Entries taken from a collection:

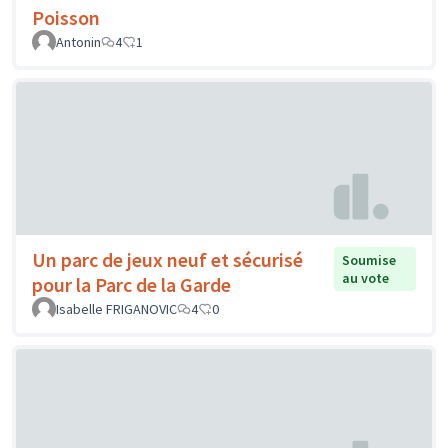
Poisson
Antonin
4
1
Un parc de jeux neuf et sécurisé
Soumise
au vote
pour la Parc de la Garde
Isabelle FRIGANOVIC
4
0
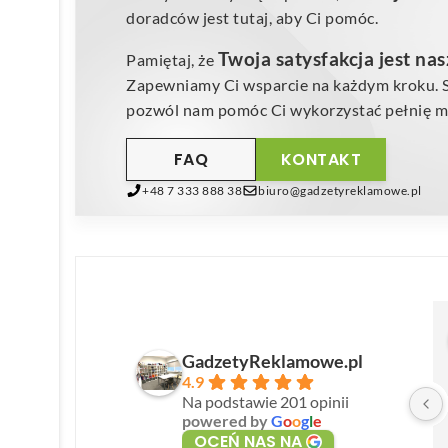
doradców jest tutaj, aby Ci pomóc.
Twoja satysfakcja jest na
Pamiętaj, że
Zapewniamy Ci wsparcie na każdym kroku. Sk
pozwól nam pomóc Ci wykorzystać pełnię mo
FAQ
KONTAKT
+48 7 333 888 38
biuro@gadzetyreklamowe.pl
GadzetyReklamowe.pl
4.9
Na podstawie 201 opinii
powered by
G
o
o
g
l
e
OCEŃ NAS NA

### TRY IT
Set down the entries again without change. Leave the pictures out.

### TASK OUTPUT
Poisson
Antonin
4
1
Un parc de jeux neuf et sécurisé
Soumise
au vote
pour la Parc de la Garde
Isabelle FRIGANOVIC
4
0
doradców jest tutaj, aby Ci pomóc.
Twoja satysfakcja jest na
Pamiętaj, że
Zapewniamy Ci wsparcie na każdym kroku. Sk
pozwól nam pomóc Ci wykorzystać pełnię mo
FAQ
KONTAKT
+48 7 333 888 38
biuro@gadzetyreklamowe.pl
GadzetyReklamowe.pl
4.9
Na podstawie 201 opinii
powered by
G
o
o
g
l
e
OCEŃ NAS NA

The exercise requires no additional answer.